INTERIOR: Inside, the big news is Honda’s Magic Slide seat, whereby your toddler can be mid-mounted in his or her child seat and not impede access to the third row. The co-worker, heading back to that third row over lunch, will absolutely love this feature – while wishing he or she had grabbed Uber.
Alternatively, you can opt for a second-row bench, which provides seating for eight. There’s also CabinWatch, allowing you to check on that co-worker’s pained expression while – at the same time – wondering where you’ll park a not-so-mini minivan near your downtown eatery. And finally, Honda offers CabinTalk, allowing the driver to mute any media and actually converse (look it up!) with 2nd and 3rd-row passengers. (CabinTalk is available in EX-L Navi/RES trim and above – the rest of you will simply shout!)

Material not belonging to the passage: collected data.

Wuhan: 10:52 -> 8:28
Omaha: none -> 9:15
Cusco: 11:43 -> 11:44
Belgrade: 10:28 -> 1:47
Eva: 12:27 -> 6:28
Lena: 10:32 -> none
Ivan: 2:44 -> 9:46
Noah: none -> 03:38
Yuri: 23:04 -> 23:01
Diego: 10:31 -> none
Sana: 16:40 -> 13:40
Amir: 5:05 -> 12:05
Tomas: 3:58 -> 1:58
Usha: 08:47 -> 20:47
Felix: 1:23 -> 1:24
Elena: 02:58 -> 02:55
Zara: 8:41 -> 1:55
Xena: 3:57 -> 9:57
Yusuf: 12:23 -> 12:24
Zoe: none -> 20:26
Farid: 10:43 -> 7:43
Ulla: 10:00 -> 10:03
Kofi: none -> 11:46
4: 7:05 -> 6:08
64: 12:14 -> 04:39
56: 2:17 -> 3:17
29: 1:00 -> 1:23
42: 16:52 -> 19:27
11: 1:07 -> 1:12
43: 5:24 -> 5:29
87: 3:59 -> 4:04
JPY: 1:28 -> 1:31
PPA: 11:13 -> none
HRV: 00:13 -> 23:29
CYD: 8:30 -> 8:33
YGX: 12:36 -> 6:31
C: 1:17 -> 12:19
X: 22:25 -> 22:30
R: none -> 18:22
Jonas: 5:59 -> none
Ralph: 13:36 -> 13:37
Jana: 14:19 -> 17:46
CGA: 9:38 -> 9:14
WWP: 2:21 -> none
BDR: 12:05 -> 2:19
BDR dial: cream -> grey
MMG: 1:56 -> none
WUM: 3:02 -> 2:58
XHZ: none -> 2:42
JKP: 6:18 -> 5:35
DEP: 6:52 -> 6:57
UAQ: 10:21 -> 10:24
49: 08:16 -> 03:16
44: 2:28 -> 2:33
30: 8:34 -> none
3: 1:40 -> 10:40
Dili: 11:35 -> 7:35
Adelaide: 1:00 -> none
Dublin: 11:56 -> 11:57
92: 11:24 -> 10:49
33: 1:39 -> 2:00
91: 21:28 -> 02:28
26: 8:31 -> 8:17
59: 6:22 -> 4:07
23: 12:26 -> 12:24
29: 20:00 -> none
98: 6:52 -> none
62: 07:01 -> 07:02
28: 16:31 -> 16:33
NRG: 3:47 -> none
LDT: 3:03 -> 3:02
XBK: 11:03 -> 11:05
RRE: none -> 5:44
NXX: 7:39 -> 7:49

In our Elite trim, we were pleased by the supportive, ventilated seating and reasonably good outward visibility. You don’t sit Tahoe high in the Odyssey, but then, neither are you submerged in the sea of SUVs, as you might be in your Accord or Civic.
ON THE ROAD: With an all-independent suspension and the tuning dynamic of a team fully in touch with their mission, we found the Odyssey both more agile and composed than the Sienna driven a few weeks ago. That said, the dynamic differences are relatively small, and both vans represent a credible way of getting 6+ people somewhere or anywhere. In our week with the Odyssey, we didn’t have six, but we did have two with two bikes, and with the third row down everything fits comfortably.
AND THIS: Like Toyota, Kia and Chrysler, Honda’s Odyssey begins at around $30K, but that window can quickly escalate to our Elite’s $47,610. And like the Sienna, we think the sweetspot is somewhere in the middle; the EX-L will run about $40K, and that’s probably where we’d end our financial odyssey in a minivan purchase. We’d more enthusiastically, however, suggest a car-sharing service supplement their inventory with minivans. Few of us need an Odyssey every day, but I’d love to grab one a few times a month.